Estabelecer como horizonte social a ideia de que um homem pode realmente tornar-se mulher e uma mulher homem é afirmar algo biologicamente impossível, é negar a realidade do mundo, é afirmar o falso, E. Todd.
Uma descida à distopia, a um mundo negativo onde se misturam poder, fragmentação, hierarquia, violência, pobreza e perversidade
Em 1976, o antropólogo e historiador francês Emmanuel Todd previu em La chute finale: Essai sur la décomposition de la sphère Soviétique, a queda da União Soviética. Em 2001, com Après l’Empire : Essai sur la décomposition du système américain, previu o declínio (relativo) dos Estados Unidos.
Em 2024, no seu último livro, La Défaite de l’Occident, lamenta a condição em que o ocidente se colocou devido à incapacidade para distinguir os factos dos desejos. Basicamente assenta essa conclusão naquilo que declara ter vindo a infestar o pensamento ocidental: o niilismo, a falta de valores e a falta de aceitação da realidade.
É para Todd clara essa incapacidade assim que a Europa deixou de se ver integrada num espaço natural geográfico do qual a Rússia também fizesse parte (do que aliás sempre fez parte), autoamputando-se da possibilidade de ser considerada como polo mundial.
E sem querer ser moralista, vai atribuir isso à “fixação das classes médias ocidentais em questões de ultraminoritários […] como a ideologia trans […] o que levanta uma questão sociológica e histórica.” Embora os indivíduos trans devam ser protegidos, “estabelecer como horizonte social a ideia de que um homem pode realmente tornar-se mulher e uma mulher homem é afirmar algo biologicamente impossível, é negar a realidade do mundo, é afirmar o falso”.
É o mesmo que utilizar como “uma das bandeiras deste niilismo que define agora o Ocidente, este impulso para destruir não só as coisas e as pessoas, mas a realidade” o que o Unabomber proclamava no seu manifesto:
“Devemos estar preparados para defender a ideia de que, em princípio, todos devem ter acesso a cuidados médicos de mudança de sexo, independentemente da idade, identidade de género, ambiente social ou antecedentes psiquiátricos.”
A pedido da editora eslovena, Todd escreveu agora um novo prefácio para La Défaite de l’Occident, que acabou de publicar debaixo do título “The dislocation of the West: what threatens us”, e que aqui reproduzo/traduzo parcialmente:
“Menos de dois anos após a publicação francesa de La Défaite de l’Occident, em janeiro de 2024, as principais previsões do livro concretizaram-se. A Rússia resistiu à tempestade militar e economicamente. A indústria militar americana está exausta. As economias e sociedades europeias estão à beira da implosão. O exército ucraniano ainda não entrou em colapso, mas o estágio de desagregação do Ocidente já foi atingido.

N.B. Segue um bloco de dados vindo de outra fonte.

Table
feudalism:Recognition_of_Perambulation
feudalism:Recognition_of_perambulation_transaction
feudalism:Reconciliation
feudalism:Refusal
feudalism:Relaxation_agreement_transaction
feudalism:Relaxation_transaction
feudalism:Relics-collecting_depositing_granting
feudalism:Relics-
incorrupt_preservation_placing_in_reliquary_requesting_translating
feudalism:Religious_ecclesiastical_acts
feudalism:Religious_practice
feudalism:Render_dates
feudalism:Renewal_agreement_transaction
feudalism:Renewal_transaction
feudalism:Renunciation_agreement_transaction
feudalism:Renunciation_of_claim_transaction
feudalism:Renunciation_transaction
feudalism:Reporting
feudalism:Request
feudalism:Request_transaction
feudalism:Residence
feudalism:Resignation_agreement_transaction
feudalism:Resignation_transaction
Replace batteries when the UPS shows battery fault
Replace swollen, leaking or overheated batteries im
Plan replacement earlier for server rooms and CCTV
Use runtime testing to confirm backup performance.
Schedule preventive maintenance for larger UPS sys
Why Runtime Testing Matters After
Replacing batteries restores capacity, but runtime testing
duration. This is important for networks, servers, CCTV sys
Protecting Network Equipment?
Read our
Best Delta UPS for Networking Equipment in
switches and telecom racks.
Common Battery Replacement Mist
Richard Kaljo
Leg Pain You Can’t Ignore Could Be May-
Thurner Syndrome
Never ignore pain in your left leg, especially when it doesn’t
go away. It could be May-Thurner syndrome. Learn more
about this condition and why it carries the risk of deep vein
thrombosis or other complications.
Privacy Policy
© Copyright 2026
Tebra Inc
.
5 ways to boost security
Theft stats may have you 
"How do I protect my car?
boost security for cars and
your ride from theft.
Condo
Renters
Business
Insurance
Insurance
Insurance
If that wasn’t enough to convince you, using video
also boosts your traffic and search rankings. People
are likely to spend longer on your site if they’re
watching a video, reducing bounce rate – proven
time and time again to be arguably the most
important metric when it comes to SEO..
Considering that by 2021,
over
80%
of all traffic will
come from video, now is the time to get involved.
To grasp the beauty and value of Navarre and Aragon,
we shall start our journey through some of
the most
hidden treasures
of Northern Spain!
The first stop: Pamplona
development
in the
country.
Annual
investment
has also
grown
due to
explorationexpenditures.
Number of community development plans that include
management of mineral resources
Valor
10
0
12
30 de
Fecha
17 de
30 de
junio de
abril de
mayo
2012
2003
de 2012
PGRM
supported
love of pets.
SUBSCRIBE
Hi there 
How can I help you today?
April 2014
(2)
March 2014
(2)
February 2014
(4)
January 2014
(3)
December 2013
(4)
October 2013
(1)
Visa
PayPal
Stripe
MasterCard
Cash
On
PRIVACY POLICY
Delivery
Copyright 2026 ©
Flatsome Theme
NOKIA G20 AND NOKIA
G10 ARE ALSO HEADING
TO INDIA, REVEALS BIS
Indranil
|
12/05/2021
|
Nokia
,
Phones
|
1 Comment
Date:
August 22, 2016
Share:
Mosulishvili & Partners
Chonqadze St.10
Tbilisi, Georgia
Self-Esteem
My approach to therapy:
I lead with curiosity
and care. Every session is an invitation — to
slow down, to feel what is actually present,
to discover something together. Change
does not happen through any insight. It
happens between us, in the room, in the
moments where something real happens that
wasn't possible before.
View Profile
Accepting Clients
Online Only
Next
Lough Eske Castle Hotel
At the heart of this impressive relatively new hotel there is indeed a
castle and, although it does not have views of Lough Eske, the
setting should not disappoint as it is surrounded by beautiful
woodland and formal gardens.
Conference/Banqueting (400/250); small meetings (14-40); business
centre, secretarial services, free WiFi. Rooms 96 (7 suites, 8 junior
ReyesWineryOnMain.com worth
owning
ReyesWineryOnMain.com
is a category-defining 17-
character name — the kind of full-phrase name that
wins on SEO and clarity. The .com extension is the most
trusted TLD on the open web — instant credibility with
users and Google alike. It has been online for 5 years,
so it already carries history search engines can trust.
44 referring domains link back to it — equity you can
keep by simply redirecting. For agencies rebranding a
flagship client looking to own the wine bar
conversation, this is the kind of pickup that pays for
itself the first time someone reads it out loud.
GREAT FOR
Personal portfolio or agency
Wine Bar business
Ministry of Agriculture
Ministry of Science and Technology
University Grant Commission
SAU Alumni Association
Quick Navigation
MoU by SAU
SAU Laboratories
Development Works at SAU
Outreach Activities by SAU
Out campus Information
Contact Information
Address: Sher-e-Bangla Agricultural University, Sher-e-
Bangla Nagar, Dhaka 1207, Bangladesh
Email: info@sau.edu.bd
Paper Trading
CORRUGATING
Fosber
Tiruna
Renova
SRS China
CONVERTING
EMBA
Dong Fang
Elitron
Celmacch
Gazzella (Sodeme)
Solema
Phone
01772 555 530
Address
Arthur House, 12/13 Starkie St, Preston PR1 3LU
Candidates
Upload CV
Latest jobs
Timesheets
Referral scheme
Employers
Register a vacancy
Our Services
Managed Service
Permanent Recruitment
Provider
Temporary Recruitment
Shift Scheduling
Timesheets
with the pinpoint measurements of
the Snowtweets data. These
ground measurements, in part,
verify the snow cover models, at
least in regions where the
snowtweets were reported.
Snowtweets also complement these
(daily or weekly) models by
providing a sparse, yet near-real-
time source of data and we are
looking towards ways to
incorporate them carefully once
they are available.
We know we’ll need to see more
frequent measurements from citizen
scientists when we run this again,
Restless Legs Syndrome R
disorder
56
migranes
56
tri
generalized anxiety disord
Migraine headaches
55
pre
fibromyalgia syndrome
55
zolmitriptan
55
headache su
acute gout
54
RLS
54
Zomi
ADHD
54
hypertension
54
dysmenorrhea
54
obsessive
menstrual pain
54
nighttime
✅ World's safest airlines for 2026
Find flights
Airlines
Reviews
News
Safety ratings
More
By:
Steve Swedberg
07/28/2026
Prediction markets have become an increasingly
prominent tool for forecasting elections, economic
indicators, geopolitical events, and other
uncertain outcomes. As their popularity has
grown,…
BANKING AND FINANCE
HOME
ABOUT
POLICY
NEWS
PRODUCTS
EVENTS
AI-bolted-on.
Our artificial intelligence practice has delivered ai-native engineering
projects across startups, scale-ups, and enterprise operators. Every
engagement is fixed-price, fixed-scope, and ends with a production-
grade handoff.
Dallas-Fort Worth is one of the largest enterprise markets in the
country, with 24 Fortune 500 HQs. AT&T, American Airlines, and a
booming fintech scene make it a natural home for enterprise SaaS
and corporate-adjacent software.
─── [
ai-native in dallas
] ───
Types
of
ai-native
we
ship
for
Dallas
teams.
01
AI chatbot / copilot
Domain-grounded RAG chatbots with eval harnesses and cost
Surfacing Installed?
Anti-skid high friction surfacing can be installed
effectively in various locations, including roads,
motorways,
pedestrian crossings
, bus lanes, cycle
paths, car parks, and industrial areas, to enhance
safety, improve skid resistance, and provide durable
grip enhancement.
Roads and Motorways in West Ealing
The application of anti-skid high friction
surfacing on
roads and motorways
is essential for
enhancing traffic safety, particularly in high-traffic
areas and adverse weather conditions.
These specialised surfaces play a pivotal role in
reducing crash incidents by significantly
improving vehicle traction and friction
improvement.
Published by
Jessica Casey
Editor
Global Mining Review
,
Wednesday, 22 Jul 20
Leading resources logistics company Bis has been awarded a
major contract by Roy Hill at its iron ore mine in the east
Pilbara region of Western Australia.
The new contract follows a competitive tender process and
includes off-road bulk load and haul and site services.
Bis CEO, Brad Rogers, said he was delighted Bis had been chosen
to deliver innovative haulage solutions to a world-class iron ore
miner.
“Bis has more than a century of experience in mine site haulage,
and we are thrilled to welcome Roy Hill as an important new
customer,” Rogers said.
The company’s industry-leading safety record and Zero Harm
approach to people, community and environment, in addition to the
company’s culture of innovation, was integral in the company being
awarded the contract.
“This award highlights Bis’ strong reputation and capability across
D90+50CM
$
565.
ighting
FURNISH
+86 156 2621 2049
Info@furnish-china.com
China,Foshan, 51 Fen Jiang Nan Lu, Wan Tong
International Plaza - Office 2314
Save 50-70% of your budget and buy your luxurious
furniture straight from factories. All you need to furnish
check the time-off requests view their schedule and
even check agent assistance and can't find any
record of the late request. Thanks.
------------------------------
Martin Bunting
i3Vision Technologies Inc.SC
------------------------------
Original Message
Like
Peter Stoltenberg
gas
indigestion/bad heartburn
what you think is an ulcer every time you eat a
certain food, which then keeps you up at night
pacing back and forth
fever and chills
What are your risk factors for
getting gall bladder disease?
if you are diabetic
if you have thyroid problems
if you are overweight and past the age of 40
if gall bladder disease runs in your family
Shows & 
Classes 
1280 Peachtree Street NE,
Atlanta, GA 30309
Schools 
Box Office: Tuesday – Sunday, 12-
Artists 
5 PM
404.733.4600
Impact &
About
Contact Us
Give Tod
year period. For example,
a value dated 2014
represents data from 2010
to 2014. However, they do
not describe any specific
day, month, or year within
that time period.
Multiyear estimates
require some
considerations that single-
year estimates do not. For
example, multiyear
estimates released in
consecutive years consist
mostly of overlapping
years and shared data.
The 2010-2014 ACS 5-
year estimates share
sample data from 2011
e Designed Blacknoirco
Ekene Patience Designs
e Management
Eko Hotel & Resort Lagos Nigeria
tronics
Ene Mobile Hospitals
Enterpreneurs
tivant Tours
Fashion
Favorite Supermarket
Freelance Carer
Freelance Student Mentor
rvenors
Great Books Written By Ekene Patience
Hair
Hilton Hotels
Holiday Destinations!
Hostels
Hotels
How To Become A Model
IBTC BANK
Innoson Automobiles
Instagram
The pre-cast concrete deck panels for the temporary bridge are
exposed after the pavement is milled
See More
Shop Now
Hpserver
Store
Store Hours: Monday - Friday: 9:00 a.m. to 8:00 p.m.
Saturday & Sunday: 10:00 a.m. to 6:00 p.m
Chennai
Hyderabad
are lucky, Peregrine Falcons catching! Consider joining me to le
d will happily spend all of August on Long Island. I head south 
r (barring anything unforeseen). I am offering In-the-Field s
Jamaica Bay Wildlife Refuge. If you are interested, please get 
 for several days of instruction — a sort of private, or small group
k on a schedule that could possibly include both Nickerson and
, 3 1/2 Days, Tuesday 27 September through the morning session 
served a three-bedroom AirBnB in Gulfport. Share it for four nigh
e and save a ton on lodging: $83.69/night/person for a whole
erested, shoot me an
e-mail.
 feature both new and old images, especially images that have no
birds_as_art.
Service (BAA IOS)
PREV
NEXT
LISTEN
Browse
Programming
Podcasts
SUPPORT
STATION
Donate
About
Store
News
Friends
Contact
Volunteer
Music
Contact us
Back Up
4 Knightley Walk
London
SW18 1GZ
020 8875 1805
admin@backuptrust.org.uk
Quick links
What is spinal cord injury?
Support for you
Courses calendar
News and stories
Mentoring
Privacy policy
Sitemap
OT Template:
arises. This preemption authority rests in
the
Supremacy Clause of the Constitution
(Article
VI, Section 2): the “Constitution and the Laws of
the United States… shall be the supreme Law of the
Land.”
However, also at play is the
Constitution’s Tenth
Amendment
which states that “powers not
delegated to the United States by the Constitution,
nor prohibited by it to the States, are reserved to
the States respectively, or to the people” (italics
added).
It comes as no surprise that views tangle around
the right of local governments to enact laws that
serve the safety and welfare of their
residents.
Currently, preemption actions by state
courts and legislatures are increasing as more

Sempre fui hostil às políticas russofóbicas dos Estados Unidos e da Europa, mas, como ocidental comprometido com a democracia liberal, francês formado em investigação em Inglaterra, filho de uma mãe refugiada nos Estados Unidos durante a Segunda Guerra Mundial, estou devastado pelas consequências para nós, ocidentais, da guerra travada sem inteligência contra a Rússia.
Estamos apenas no início da catástrofe. Aproxima-se um ponto de viragem, para além do qual se desenrolarão as consequências finais da derrota.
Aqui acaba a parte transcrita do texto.